A more effective stimulus would speed up spending that needs to be done anyway. Or cut taxes to change the marginal calculus of firms on layoffs and consumers on spending — for example, by suspending the payroll tax on firms and workers for a year or suspending part or all of the sales tax or national value-added tax. Better yet would be permanent rate reductions and controls on future spending.
But governments should be wary of expensive fiscal stimulus. It is likely to yield little cushion for employment and income per dollar spent, while servicing the large debt accumulation will impede long-run growth, either by forcing substantial future tax increases or spending cuts, or by forcing central banks to inflate. Indeed, China frets over the safety of the US Treasury bonds that it holds.
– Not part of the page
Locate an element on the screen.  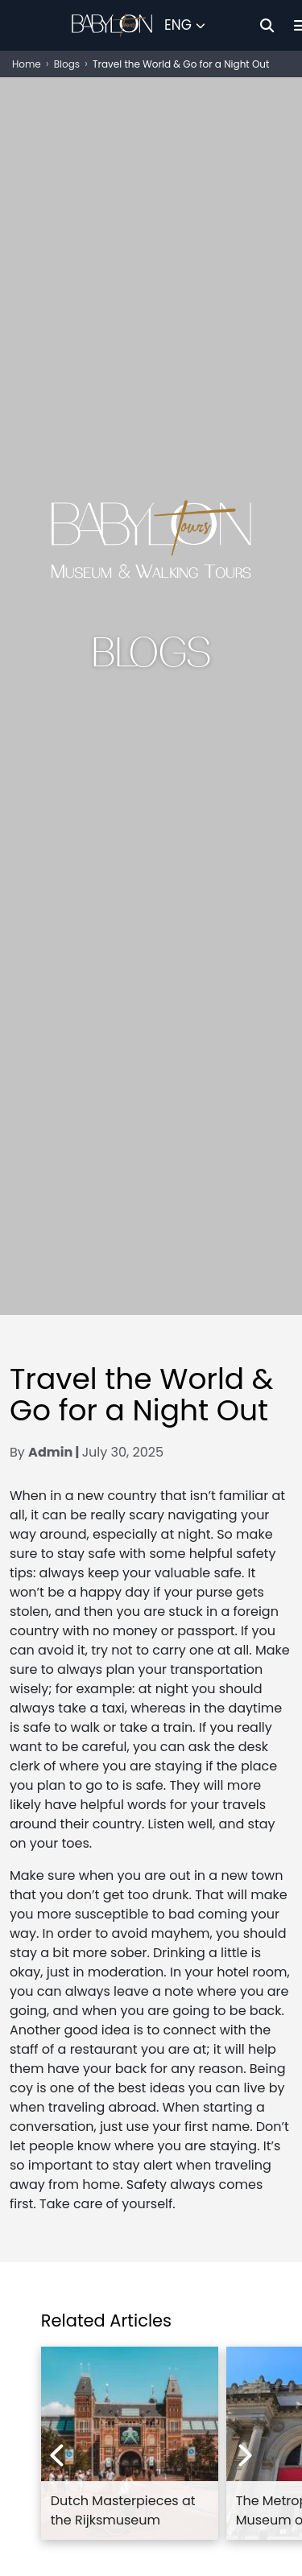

In theory, enough quantitative easing implies future inflation, motivating people to buy big-ticket items, like cars and appliances, now to avoid the run-up in prices later. (In practice, it is an experiment.) High and rising inflation creates great costs and is difficult to reverse. After mitigating the downturn, central bankers must withdraw the immense infusion of liquidity before inflation takes off, a tricky maneuver.
The bottom line though is that better policies can at best mitigate the economic consequences of this horrible recession. We will not get out of this mess completely any time soon. Sometimes, strong recoveries follow recessions, but recovery following financial crises is always immensely painful, time-consuming and traumatic.
The economists Ken Rogoff and Carmen Reinhart have argued that the major financial crises of the last century typically lasted a half-decade or longer. In many of the previous banking crises, it was a country or a region that was hit hard (Argentina, Japan, etc). This time, virtually every economy is suffering substantially and the banking crisis is global. Policymakers will continue to throw whatever ammunition they can find at the problem, but it will take time for the deleveraging from the boom to run its course.
At times of serious economic distress, policymakers thrash about seeking solutions and some people lose confidence in the economic system itself. Indeed, in the Great Depression of the 1930s, it was common for Western intellectuals to turn to communism and central planning as a hoped-for panacea. Some never returned from that intellectual journey, despite the collapse of communism.
There is, of course, no case for going back to socialism and central planning. Once off government lifelines, we will need a better-regulated financial system. Any financial institution that is too big or too interconnected to fail, or could quickly become so, must be closely regulated and monitored for risk and capital adequacy in real time, or be broken up into smaller firms.
In the meantime, let’s hope that Fed Chairman Ben Bernanke, Bank of England Governor Mervyn King, European Central Bank President Jean-Claude Trichet and the world’s other central bank governors get monetary policy roughly right and that our politicians don’t waste vast sums on ineffective fiscal stimulus.
Michael Boskin, a former chairman of the US president’s Council of Economic Advisers, is professor of economics at Stanford University and senior fellow at the Hoover Institution.